The expected output is every line from the one containing "Cahorreigh National School" to the end of the data below, exactly, and no other line.
Data for processing START
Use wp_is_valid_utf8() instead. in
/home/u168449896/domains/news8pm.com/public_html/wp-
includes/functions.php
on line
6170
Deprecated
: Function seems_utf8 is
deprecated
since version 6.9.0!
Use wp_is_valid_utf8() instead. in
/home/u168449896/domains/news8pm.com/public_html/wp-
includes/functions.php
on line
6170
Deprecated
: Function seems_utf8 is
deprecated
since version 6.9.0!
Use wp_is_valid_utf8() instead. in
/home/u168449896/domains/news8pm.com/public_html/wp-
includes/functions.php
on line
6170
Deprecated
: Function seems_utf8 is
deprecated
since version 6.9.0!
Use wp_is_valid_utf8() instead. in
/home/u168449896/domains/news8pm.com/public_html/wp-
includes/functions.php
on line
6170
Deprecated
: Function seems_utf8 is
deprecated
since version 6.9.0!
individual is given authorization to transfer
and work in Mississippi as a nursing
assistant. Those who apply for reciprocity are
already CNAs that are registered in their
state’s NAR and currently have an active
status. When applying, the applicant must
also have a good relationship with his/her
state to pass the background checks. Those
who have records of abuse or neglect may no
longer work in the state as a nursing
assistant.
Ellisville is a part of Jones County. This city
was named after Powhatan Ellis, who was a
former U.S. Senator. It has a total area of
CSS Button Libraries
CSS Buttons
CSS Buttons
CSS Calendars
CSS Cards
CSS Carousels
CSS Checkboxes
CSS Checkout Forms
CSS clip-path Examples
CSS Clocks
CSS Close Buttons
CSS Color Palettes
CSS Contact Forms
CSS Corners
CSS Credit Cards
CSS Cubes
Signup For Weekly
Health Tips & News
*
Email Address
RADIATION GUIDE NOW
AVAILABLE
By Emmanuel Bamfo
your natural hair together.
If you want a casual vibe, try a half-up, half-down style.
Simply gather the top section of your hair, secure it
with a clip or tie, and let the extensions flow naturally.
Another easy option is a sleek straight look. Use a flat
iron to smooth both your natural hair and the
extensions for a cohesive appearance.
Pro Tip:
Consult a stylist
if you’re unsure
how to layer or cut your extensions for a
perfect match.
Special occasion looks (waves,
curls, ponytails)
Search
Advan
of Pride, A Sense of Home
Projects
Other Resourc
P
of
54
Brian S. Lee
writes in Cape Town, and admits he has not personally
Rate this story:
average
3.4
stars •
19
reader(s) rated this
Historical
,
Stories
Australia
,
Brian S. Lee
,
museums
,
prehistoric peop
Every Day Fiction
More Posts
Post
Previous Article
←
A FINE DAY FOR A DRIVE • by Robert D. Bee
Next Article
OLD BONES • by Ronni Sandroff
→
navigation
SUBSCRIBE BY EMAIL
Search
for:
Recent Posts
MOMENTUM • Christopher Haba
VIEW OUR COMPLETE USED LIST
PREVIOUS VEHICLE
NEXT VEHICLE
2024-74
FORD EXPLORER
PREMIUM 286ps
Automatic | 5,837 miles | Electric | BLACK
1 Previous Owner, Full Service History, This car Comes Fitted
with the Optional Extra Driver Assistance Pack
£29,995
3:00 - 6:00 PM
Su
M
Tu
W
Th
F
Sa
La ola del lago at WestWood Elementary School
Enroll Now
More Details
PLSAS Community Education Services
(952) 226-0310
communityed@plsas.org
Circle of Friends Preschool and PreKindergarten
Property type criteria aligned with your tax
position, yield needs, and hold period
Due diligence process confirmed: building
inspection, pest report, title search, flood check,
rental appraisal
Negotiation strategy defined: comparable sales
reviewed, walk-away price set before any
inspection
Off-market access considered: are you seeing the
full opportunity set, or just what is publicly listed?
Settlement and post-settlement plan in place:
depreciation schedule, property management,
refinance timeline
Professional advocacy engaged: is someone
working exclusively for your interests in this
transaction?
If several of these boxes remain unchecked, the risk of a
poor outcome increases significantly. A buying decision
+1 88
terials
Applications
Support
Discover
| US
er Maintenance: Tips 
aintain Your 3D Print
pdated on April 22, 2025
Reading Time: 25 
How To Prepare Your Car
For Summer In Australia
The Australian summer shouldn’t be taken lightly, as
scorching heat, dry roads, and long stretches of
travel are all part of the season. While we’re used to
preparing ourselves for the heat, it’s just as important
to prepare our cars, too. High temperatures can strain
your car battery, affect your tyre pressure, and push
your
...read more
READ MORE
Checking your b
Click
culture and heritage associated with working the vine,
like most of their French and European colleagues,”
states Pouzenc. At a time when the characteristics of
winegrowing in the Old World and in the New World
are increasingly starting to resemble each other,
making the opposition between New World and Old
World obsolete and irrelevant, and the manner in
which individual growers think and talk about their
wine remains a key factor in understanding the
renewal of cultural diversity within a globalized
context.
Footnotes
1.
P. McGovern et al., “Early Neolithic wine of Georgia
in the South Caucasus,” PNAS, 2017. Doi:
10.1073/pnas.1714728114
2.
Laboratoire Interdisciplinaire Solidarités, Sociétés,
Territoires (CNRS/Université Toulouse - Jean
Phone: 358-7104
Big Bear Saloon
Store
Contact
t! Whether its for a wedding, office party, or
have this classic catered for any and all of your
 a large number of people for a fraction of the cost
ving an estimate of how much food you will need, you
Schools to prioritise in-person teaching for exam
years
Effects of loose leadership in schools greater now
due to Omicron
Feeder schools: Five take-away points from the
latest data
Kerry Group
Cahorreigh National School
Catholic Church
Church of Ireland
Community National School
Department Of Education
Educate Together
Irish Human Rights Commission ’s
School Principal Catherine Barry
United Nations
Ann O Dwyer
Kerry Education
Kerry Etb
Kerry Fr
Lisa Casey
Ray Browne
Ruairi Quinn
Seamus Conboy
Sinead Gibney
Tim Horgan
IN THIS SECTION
Data for processing END
**Answer box:**
Cahorreigh National School
Catholic Church
Church of Ireland
Community National School
Department Of Education
Educate Together
Irish Human Rights Commission ’s
School Principal Catherine Barry
United Nations
Ann O Dwyer
Kerry Education
Kerry Etb
Kerry Fr
Lisa Casey
Ray Browne
Ruairi Quinn
Seamus Conboy
Sinead Gibney
Tim Horgan
IN THIS SECTION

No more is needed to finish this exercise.